Monday, February 4th, 2008

“The difference between you and me” —a friend’s words to me long ago come to mind often when I stand to preach — “is that you preach your questions, whereas I preach my answers.” She was right. And she has the accolades to show for it. Her reputation as a preacher has far exceeded mine, both then and now.

And if God had not sent an angel in my path one day early in my journey as a seminarian, my friend’s words would have left me feeling like a miserable failure even more often than I normally have these nearly thirty years I’ve been preaching.

At the close of an otherwise forgettable semester in a class on New Testament theology, the professor, a remarkably uninspiring sort who never spoke above a whisper and seemed utterly incapable of answering a question without a question—which might make for a provocative pedagogical style if, as a student, you didn’t have to worry about grades and trying to pass core courses- this professor, who until the end of that semester was never my favorite professor because he never looked us straight in the face but went around with his eyes cast to the ground, always looked as though he was lost in thinking about thinking, said something that last day of class that came as close to a benediction as ever I’ve ever been able to recognize. Removing his glasses and in characteristic fashion wiping them with the lapel of his tweed jack, he said in a whisper to a class of students anxious to be dismissed so we might get a head start on the holiday travelers leaving Princeton for the Christmas break: “And now go out and preach with a bad conscience, knowing that for everything you choose to say in the pulpit, there was something you chose not to say, could have said, but for your desperate reasons chose to ignore. Preach your best, my friends, and then be quick to sit down forever looking over your shoulder at any moment for the disapproving tap of an angel.”

thepulpitI never recovered from my professor’s benediction. It keeps me humble and forever embarrassed at the close of sermons, despite the sometimes applause of audiences. There’s a chance everything I just said up there was totally off the mark. It’s quite possible that I was wrong – wrong about God, wrong about belief, wrong about love and wrong about what’s right and what’s wrong in the world. My professor’s words are never too far off either whenever I dismiss a class at the end of a semester, and I am ashamed of all the things that didn’t take place or couldn’t be done in a semester. I feel guilty that I may have contributed to unleashing another class of simpleminded zealots upon the world.

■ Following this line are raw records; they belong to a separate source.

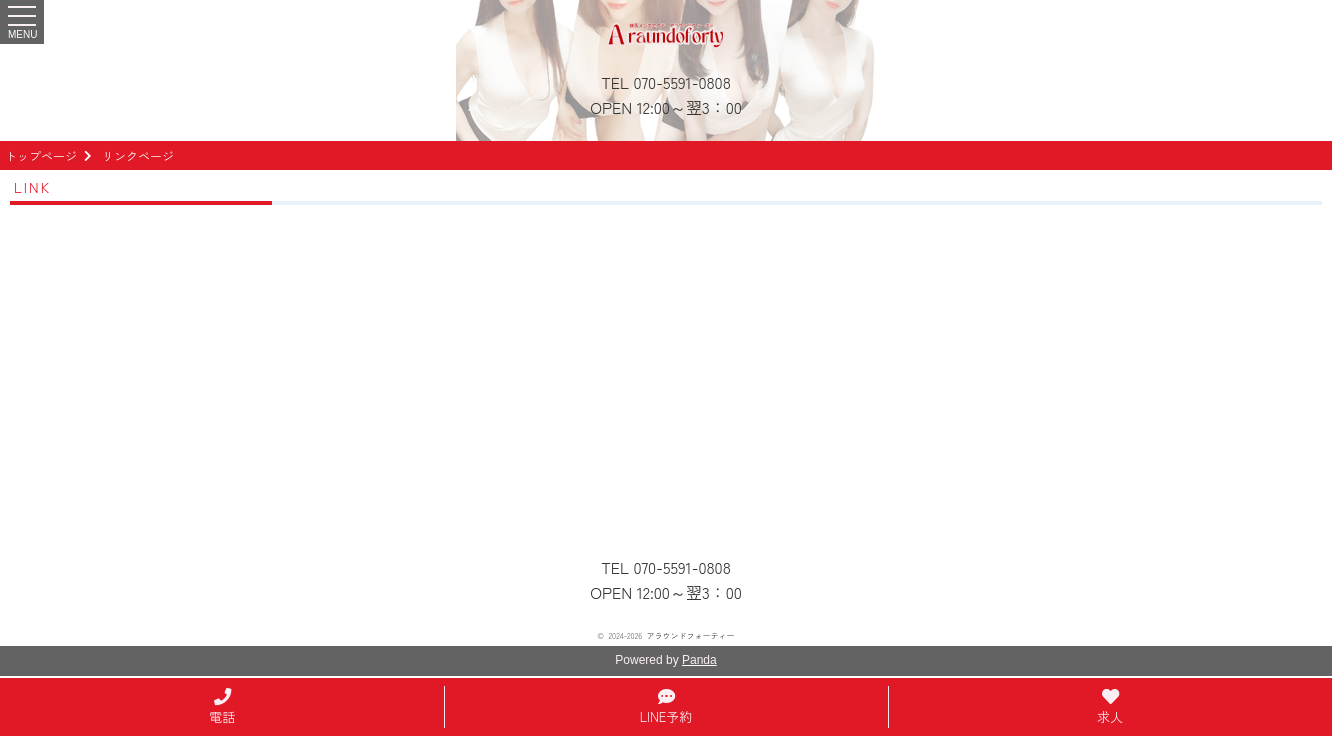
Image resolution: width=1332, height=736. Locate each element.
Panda (699, 660)
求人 (1110, 708)
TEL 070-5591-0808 (666, 82)
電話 (222, 708)
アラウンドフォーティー (691, 635)
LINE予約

I was touched by angel that day in class. Relieved of the pressure to be perfect, of having to get it just right, I was freed to tell a story about flawed people grappling to find the words to tell the story of a God, they think they saw and think they heard on some mountain, in some cave, by some seashore, at some supper table. The benediction by an otherwise forgettable teacher at the close of an unspectacular semester of study freed me to preach and teach in ways that might inspire others, including myself, to pray. My task as a believer is not to inspire those who come out to hear me to believe, but to help open up a space in each of them so that belief, if it ever comes, may have some place to take root and grow.

Perhaps that is as honest as any of us can ever aspire to be. To pray, to preach, to teach, and to hope as though we knew for sure that there is really someone on the other side of the door who heals, who hears, who answers. The issue in prayer is not to pray because we are certain, but to pray because we are uncertain. It is a risk where the risk itself is the outcome.

Sometimes believing in believing is the closest you can get to believing in goodness, in grace, and in God. We pray that God is not as put off  by this sort of spirituality as others certainly are.

As we prepare in a few days for Lent and as I sit trying to prepare myself for the many speaking engagements I’ve agreed to in the coming days, I am reminded this morning of the above sections of Listening for God: A Minister’s Journey Through Silence and Doubt which I wrote years ago when I was feeling scorched and miserable from years of ministering on an empty tank.